1. A resistance heating device comprising an integrated temperature measuring device, wherein said heating device includes a thermocouple wire as a lead.

2. The device of claim 1, wherein temperature is measured during the power off portion of an alternating cycle, and heat is applied during the power on portion of said alternating cycle.

3. The device of claim 2, wherein said device comprises an injection mold gun.

4. The device of claim 2, wherein said device comprises a sample holder for temperature desorption spectroscopy.

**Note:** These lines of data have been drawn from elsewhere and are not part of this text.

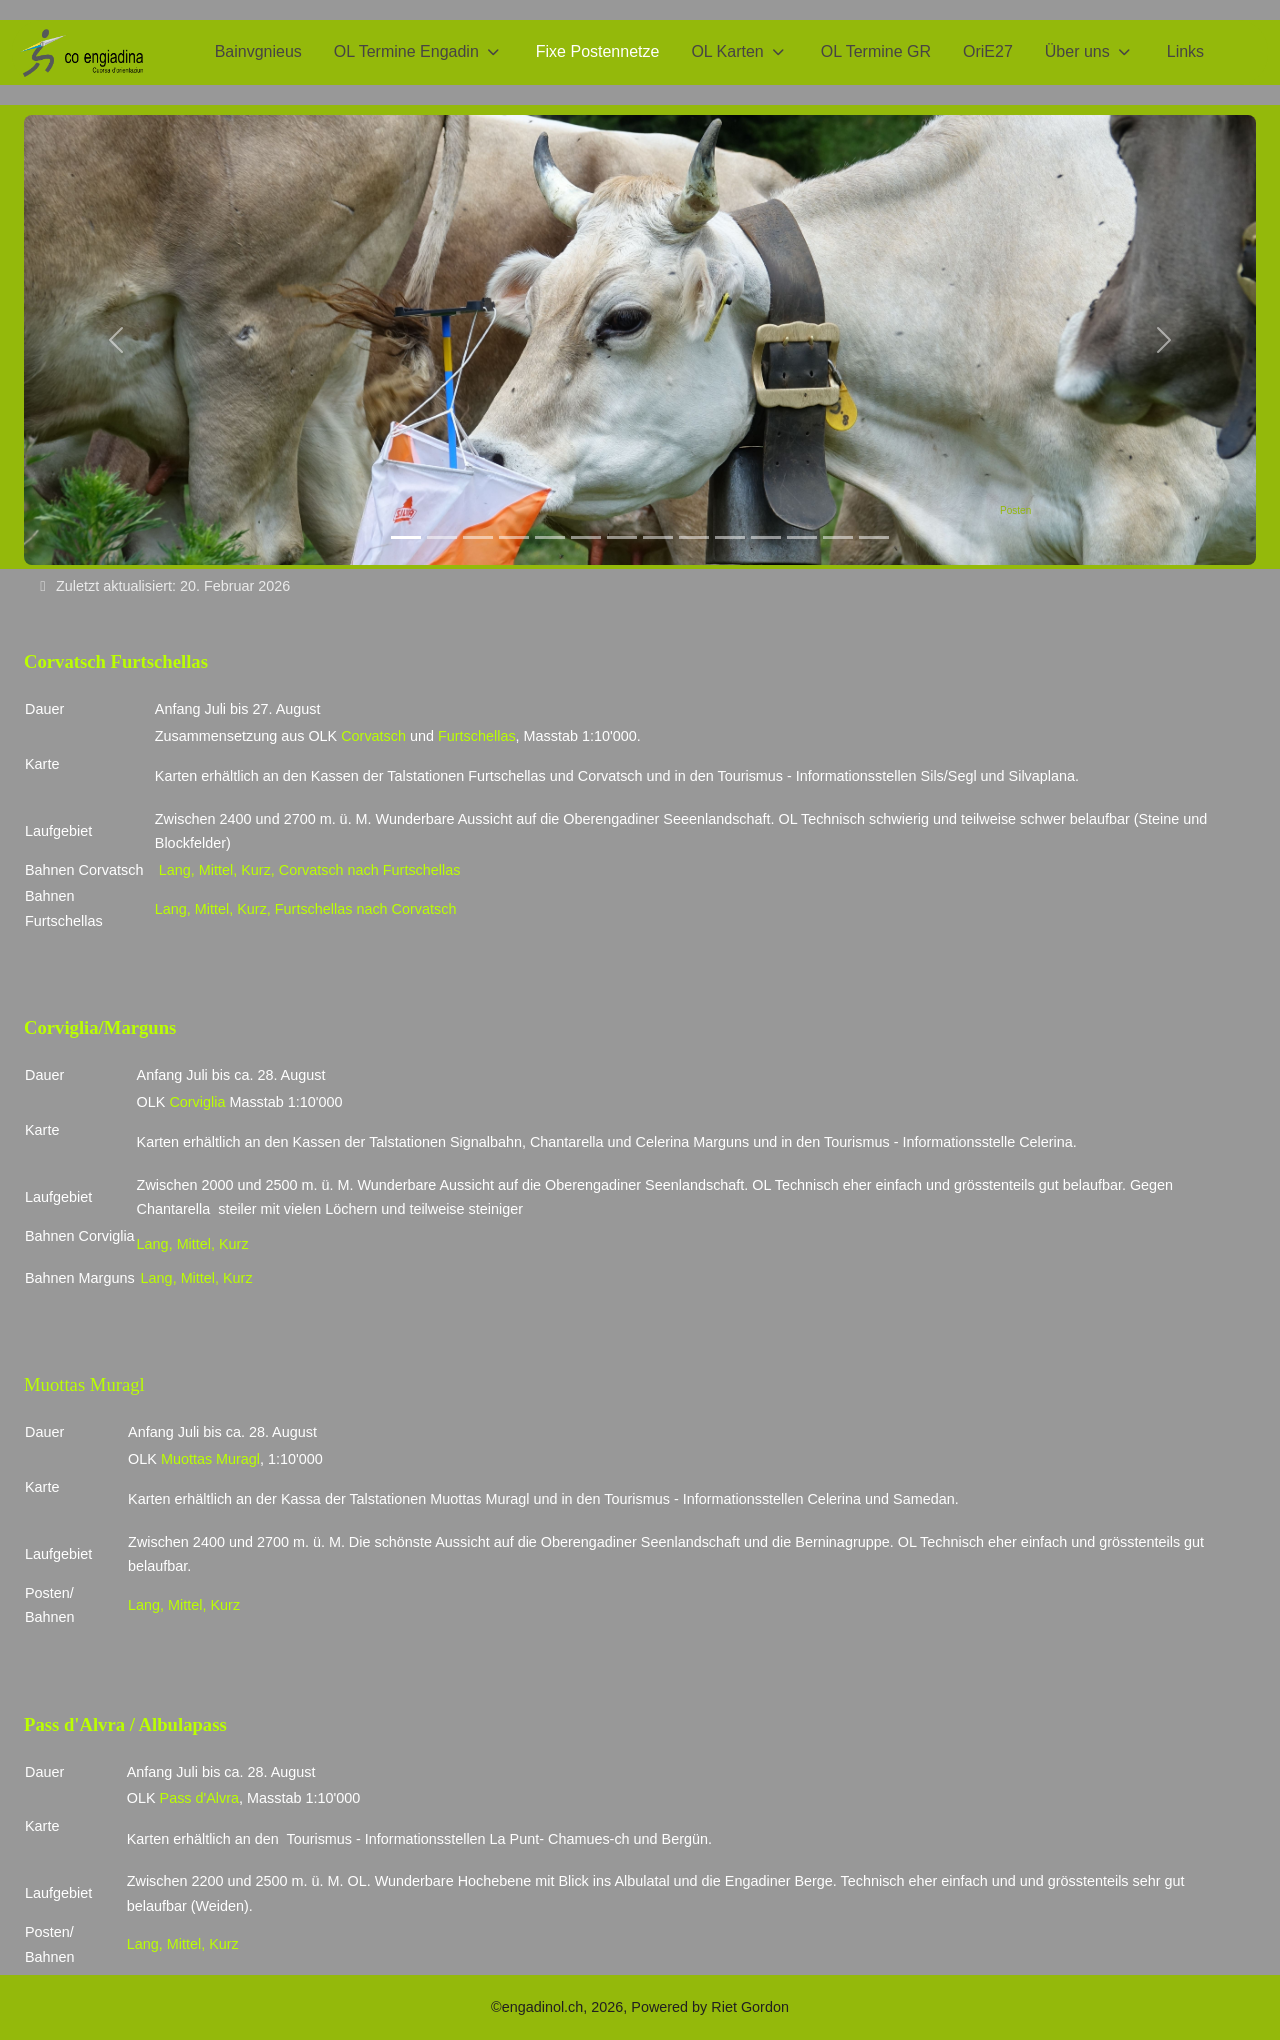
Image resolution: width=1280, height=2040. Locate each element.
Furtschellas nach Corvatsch (364, 909)
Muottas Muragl (210, 1459)
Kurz (256, 870)
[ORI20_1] (874, 537)
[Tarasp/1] (550, 537)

5. A method for providing both resistance heating and temperature measurement capabilities within a single integrated device, comprising applying an alternating cycle to said device, wherein temperature is measured during the portion of said alternating cycle when power is off, and heat is applied during the portion of said alternating cycle when power is on.

6. The method of claim 5, wherein said alternating cycle comprises a square wave.

7. The method of claim 5, wherein said device comprises an injection mold gun.

8. The method of claim 5, wherein said device comprises a sample holder for temperature desorption spectroscopy.